**The data:**

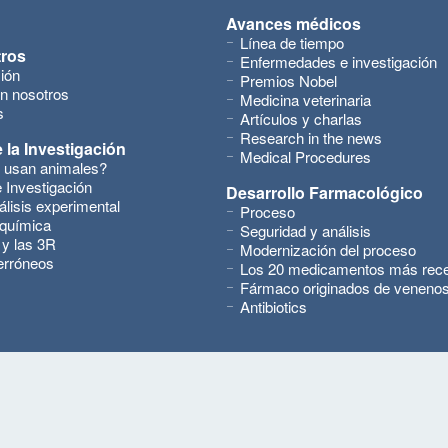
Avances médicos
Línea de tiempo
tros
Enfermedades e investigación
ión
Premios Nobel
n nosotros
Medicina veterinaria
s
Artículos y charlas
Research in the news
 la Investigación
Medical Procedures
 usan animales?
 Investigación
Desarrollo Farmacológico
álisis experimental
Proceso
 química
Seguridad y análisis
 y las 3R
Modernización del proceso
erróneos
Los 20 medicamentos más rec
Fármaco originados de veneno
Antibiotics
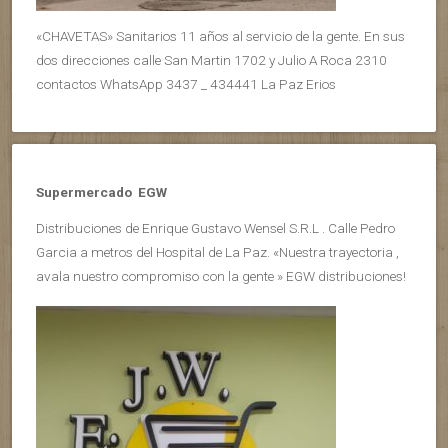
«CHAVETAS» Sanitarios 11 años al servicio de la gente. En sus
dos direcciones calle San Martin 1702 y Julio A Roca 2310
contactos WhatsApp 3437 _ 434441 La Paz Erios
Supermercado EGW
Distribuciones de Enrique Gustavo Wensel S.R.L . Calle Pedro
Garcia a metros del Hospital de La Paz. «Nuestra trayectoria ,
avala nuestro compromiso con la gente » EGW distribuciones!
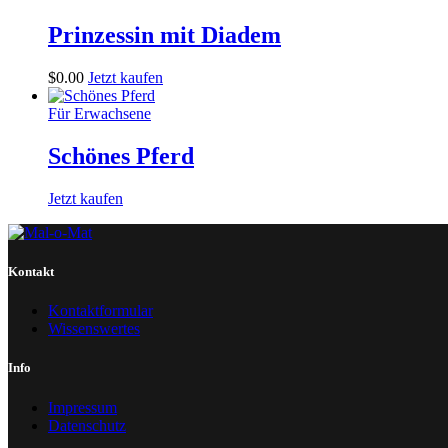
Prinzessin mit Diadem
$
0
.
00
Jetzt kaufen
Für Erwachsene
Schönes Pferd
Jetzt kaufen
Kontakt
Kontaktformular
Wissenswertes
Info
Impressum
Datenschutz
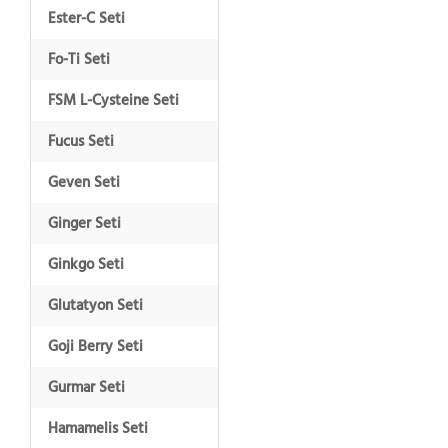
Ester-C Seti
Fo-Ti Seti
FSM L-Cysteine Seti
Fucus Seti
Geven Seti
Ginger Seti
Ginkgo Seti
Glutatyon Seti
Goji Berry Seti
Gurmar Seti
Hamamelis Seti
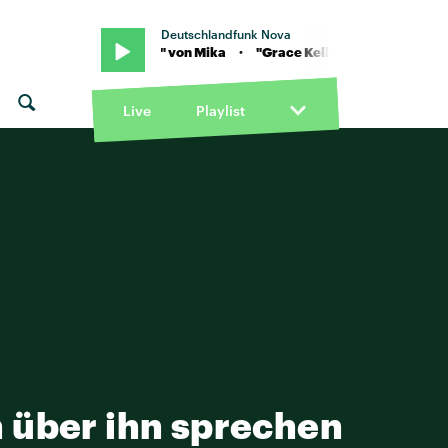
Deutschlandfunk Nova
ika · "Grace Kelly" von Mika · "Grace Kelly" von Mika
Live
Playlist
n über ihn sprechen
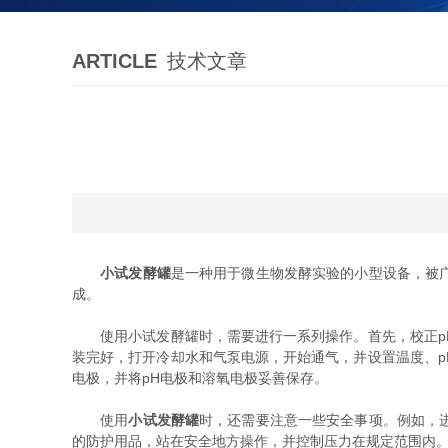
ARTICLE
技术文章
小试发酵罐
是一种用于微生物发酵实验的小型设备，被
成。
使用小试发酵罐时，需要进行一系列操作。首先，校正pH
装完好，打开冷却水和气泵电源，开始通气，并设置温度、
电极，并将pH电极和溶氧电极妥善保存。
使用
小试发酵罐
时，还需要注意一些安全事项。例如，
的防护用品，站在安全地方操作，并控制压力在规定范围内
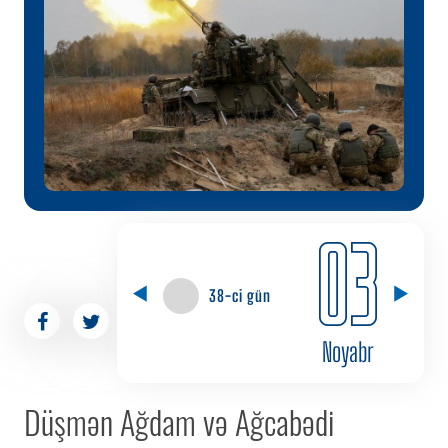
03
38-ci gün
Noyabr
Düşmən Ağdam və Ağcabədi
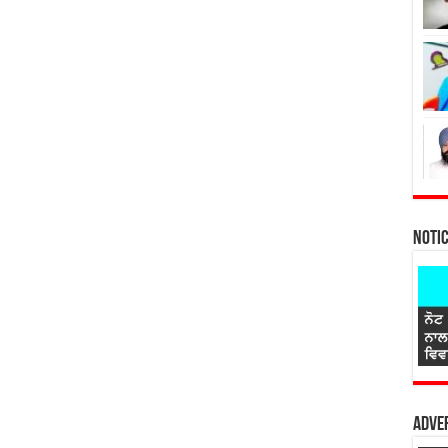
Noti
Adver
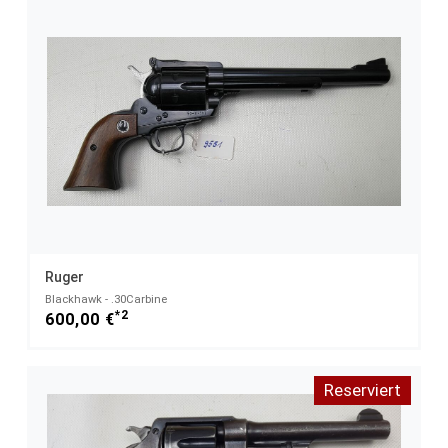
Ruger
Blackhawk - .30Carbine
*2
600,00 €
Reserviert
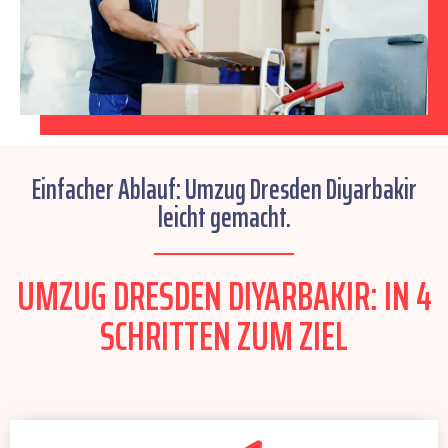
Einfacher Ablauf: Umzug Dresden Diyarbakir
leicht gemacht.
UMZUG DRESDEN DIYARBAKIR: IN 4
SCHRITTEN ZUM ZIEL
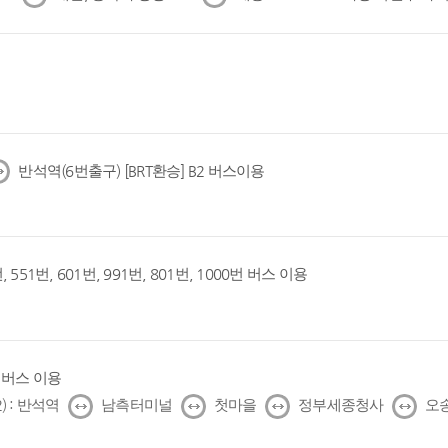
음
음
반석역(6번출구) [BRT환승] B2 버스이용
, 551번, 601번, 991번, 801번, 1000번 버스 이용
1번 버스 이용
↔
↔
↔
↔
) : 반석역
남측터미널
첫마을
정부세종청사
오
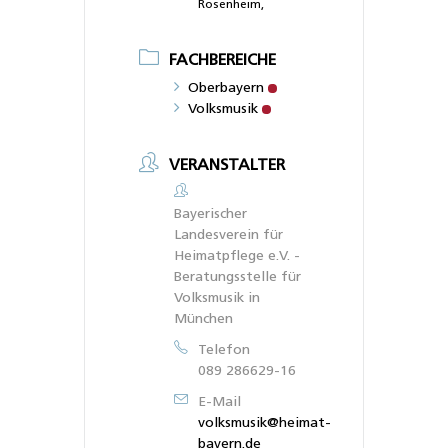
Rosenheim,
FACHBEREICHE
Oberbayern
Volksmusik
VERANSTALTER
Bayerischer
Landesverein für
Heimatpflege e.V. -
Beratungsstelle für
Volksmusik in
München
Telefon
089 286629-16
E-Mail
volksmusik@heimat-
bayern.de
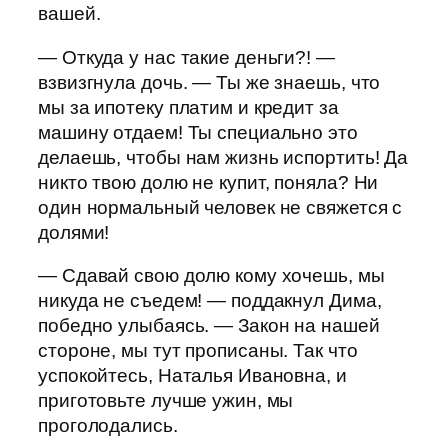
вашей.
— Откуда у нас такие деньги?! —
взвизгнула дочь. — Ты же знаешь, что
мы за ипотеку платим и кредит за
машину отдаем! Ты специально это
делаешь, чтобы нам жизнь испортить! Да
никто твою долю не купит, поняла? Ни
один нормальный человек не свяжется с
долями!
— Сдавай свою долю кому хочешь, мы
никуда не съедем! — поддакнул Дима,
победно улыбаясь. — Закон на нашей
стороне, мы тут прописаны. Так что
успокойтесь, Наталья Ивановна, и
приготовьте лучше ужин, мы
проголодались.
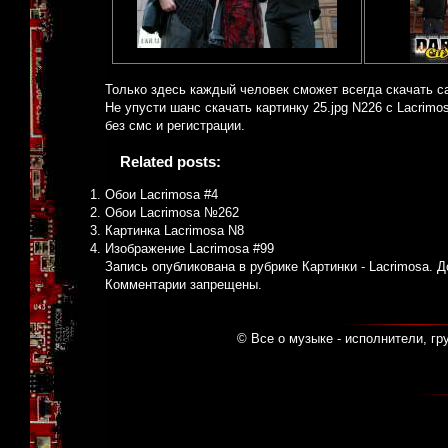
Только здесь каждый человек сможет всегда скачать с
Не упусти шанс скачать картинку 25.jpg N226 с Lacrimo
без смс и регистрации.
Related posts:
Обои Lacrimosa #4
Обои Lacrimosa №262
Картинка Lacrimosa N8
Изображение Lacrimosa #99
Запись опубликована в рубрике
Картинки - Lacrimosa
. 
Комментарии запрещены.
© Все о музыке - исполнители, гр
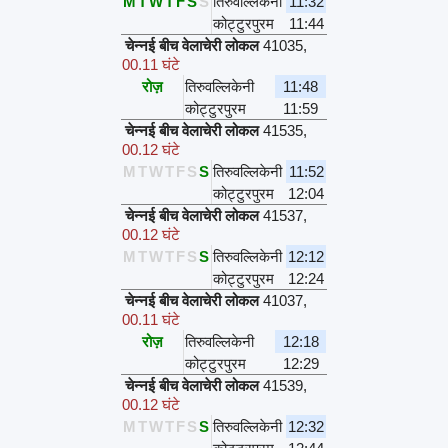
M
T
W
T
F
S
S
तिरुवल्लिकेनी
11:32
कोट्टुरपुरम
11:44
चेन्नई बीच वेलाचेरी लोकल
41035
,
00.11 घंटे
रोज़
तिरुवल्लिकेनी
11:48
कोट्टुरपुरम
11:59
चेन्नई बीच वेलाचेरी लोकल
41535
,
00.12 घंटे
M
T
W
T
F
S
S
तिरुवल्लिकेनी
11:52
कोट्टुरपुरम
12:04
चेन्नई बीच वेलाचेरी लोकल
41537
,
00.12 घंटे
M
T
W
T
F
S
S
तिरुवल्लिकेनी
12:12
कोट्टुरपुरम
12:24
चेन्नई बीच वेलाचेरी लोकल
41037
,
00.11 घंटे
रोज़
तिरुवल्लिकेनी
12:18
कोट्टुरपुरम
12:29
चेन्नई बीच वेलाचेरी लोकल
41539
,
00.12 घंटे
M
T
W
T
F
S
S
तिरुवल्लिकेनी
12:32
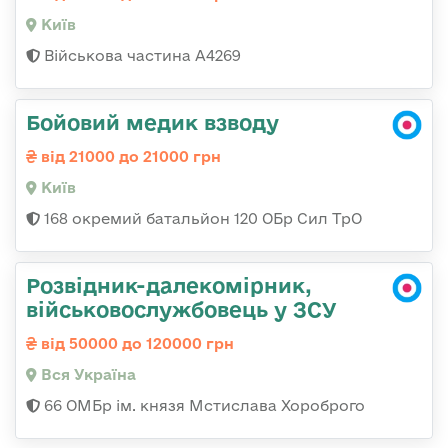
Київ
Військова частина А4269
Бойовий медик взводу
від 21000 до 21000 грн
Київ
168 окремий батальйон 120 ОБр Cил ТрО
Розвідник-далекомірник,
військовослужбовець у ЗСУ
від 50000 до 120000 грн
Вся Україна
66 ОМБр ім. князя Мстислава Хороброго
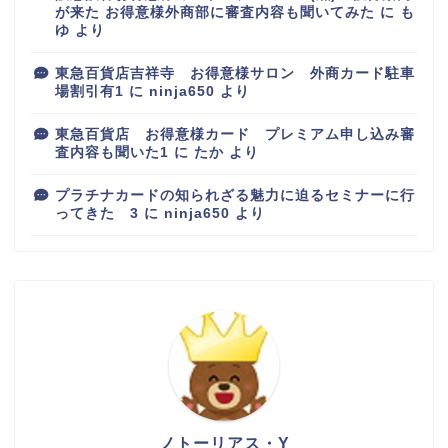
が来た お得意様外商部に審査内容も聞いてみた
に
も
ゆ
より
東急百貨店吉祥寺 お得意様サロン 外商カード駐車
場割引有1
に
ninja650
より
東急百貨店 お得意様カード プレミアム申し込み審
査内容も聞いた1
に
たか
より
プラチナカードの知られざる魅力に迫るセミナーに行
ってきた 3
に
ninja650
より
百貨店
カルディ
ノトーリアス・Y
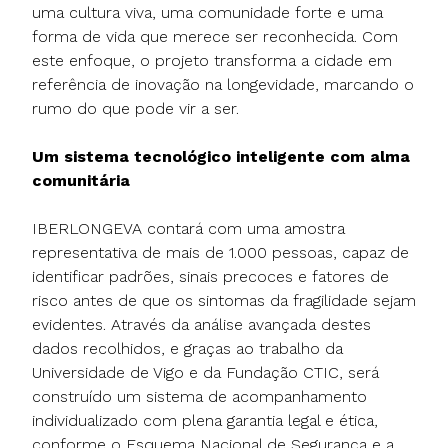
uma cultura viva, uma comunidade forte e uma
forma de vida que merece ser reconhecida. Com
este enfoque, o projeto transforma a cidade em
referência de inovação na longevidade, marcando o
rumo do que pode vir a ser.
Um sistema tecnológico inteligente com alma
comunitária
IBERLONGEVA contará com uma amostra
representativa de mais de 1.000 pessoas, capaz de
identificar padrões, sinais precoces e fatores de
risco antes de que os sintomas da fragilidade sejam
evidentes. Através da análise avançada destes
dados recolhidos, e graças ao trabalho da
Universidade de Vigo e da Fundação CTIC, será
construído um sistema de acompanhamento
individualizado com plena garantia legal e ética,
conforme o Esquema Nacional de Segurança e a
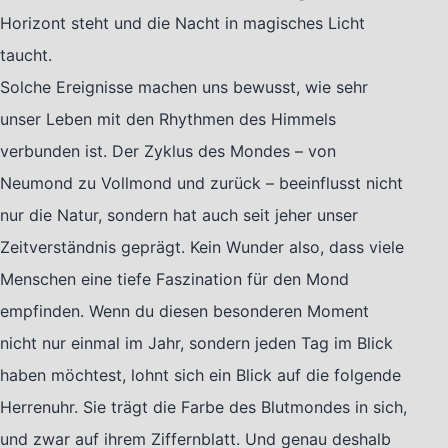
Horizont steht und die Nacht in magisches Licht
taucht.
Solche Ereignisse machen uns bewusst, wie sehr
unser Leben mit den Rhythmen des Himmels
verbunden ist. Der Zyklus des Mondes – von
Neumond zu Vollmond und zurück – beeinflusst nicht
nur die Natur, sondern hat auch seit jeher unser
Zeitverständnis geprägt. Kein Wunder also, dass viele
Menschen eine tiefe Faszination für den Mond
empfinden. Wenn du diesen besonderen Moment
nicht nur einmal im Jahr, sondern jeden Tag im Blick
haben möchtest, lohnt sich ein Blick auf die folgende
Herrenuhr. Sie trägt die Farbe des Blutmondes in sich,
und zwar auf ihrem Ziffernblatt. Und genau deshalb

**Assignment:**
Would you output the data exactly, without any of its images?

**Task solution:**
Avances médicos
Línea de tiempo
tros
Enfermedades e investigación
ión
Premios Nobel
n nosotros
Medicina veterinaria
s
Artículos y charlas
Research in the news
 la Investigación
Medical Procedures
 usan animales?
 Investigación
Desarrollo Farmacológico
álisis experimental
Proceso
 química
Seguridad y análisis
 y las 3R
Modernización del proceso
erróneos
Los 20 medicamentos más rec
Fármaco originados de veneno
Antibiotics
«CHAVETAS» Sanitarios 11 años al servicio de la gente. En sus
dos direcciones calle San Martin 1702 y Julio A Roca 2310
contactos WhatsApp 3437 _ 434441 La Paz Erios
Supermercado EGW
Distribuciones de Enrique Gustavo Wensel S.R.L . Calle Pedro
Garcia a metros del Hospital de La Paz. «Nuestra trayectoria ,
avala nuestro compromiso con la gente » EGW distribuciones!
Prinzessin mit Diadem
$
0
.
00
Jetzt kaufen
Für Erwachsene
Schönes Pferd
Jetzt kaufen
Kontakt
Kontaktformular
Wissenswertes
Info
Impressum
Datenschutz
Ester-C Seti
Fo-Ti Seti
FSM L-Cysteine Seti
Fucus Seti
Geven Seti
Ginger Seti
Ginkgo Seti
Glutatyon Seti
Goji Berry Seti
Gurmar Seti
Hamamelis Seti
Deutschlandfunk Nova
ika · "Grace Kelly" von Mika · "Grace Kelly" von Mika
Live
Playlist
n über ihn sprechen
ARTICLE
技术文章
小试发酵罐
是一种用于微生物发酵实验的小型设备，被
成。
使用小试发酵罐时，需要进行一系列操作。首先，校正pH
装完好，打开冷却水和气泵电源，开始通气，并设置温度、
电极，并将pH电极和溶氧电极妥善保存。
使用
小试发酵罐
时，还需要注意一些安全事项。例如，
的防护用品，站在安全地方操作，并控制压力在规定范围内
03
38-ci gün
Noyabr
Düşmən Ağdam və Ağcabədi
Noti
Adver
Ruger
Blackhawk - .30Carbine
*2
600,00 €
Reserviert
Einfacher Ablauf: Umzug Dresden Diyarbakir
leicht gemacht.
UMZUG DRESDEN DIYARBAKIR: IN 4
SCHRITTEN ZUM ZIEL
음
음
반석역(6번출구) [BRT환승] B2 버스이용
, 551번, 601번, 991번, 801번, 1000번 버스 이용
1번 버스 이용
↔
↔
↔
↔
) : 반석역
남측터미널
첫마을
정부세종청사
오
Rosenheim,
FACHBEREICHE
Oberbayern
Volksmusik
VERANSTALTER
Bayerischer
Landesverein für
Heimatpflege e.V. -
Beratungsstelle für
Volksmusik in
München
Telefon
089 286629-16
E-Mail
volksmusik@heimat-
bayern.de
вашей.
— Откуда у нас такие деньги?! —
взвизгнула дочь. — Ты же знаешь, что
мы за ипотеку платим и кредит за
машину отдаем! Ты специально это
делаешь, чтобы нам жизнь испортить! Да
никто твою долю не купит, поняла? Ни
один нормальный человек не свяжется с
долями!
— Сдавай свою долю кому хочешь, мы
никуда не съедем! — поддакнул Дима,
победно улыбаясь. — Закон на нашей
стороне, мы тут прописаны. Так что
успокойтесь, Наталья Ивановна, и
приготовьте лучше ужин, мы
проголодались.
Только здесь каждый человек сможет всегда скачать с
Не упусти шанс скачать картинку 25.jpg N226 с Lacrimo
без смс и регистрации.
Related posts:
Обои Lacrimosa #4
Обои Lacrimosa №262
Картинка Lacrimosa N8
Изображение Lacrimosa #99
Запись опубликована в рубрике
Картинки - Lacrimosa
. 
Комментарии запрещены.
© Все о музыке - исполнители, гр
M
T
W
T
F
S
S
तिरुवल्लिकेनी
11:32
कोट्टुरपुरम
11:44
चेन्नई बीच वेलाचेरी लोकल
41035
,
00.11 घंटे
रोज़
तिरुवल्लिकेनी
11:48
कोट्टुरपुरम
11:59
चेन्नई बीच वेलाचेरी लोकल
41535
,
00.12 घंटे
M
T
W
T
F
S
S
तिरुवल्लिकेनी
11:52
कोट्टुरपुरम
12:04
चेन्नई बीच वेलाचेरी लोकल
41537
,
00.12 घंटे
M
T
W
T
F
S
S
तिरुवल्लिकेनी
12:12
कोट्टुरपुरम
12:24
चेन्नई बीच वेलाचेरी लोकल
41037
,
00.11 घंटे
रोज़
तिरुवल्लिकेनी
12:18
कोट्टुरपुरम
12:29
चेन्नई बीच वेलाचेरी लोकल
41539
,
00.12 घंटे
M
T
W
T
F
S
S
तिरुवल्लिकेनी
12:32
Київ
Військова частина А4269
Бойовий медик взводу
від 21000 до 21000 грн
Київ
168 окремий батальйон 120 ОБр Cил ТрО
Розвідник-далекомірник,
військовослужбовець у ЗСУ
від 50000 до 120000 грн
Вся Україна
66 ОМБр ім. князя Мстислава Хороброго
が来た お得意様外商部に審査内容も聞いてみた
に
も
ゆ
より
東急百貨店吉祥寺 お得意様サロン 外商カード駐車
場割引有1
に
ninja650
より
東急百貨店 お得意様カード プレミアム申し込み審
査内容も聞いた1
に
たか
より
プラチナカードの知られざる魅力に迫るセミナーに行
ってきた 3
に
ninja650
より
百貨店
カルディ
ノトーリアス・Y
uma cultura viva, uma comunidade forte e uma
forma de vida que merece ser reconhecida. Com
este enfoque, o projeto transforma a cidade em
referência de inovação na longevidade, marcando o
rumo do que pode vir a ser.
Um sistema tecnológico inteligente com alma
comunitária
IBERLONGEVA contará com uma amostra
representativa de mais de 1.000 pessoas, capaz de
identificar padrões, sinais precoces e fatores de
risco antes de que os sintomas da fragilidade sejam
evidentes. Através da análise avançada destes
dados recolhidos, e graças ao trabalho da
Universidade de Vigo e da Fundação CTIC, será
construído um sistema de acompanhamento
individualizado com plena garantia legal e ética,
conforme o Esquema Nacional de Segurança e a
Horizont steht und die Nacht in magisches Licht
taucht.
Solche Ereignisse machen uns bewusst, wie sehr
unser Leben mit den Rhythmen des Himmels
verbunden ist. Der Zyklus des Mondes – von
Neumond zu Vollmond und zurück – beeinflusst nicht
nur die Natur, sondern hat auch seit jeher unser
Zeitverständnis geprägt. Kein Wunder also, dass viele
Menschen eine tiefe Faszination für den Mond
empfinden. Wenn du diesen besonderen Moment
nicht nur einmal im Jahr, sondern jeden Tag im Blick
haben möchtest, lohnt sich ein Blick auf die folgende
Herrenuhr. Sie trägt die Farbe des Blutmondes in sich,
und zwar auf ihrem Ziffernblatt. Und genau deshalb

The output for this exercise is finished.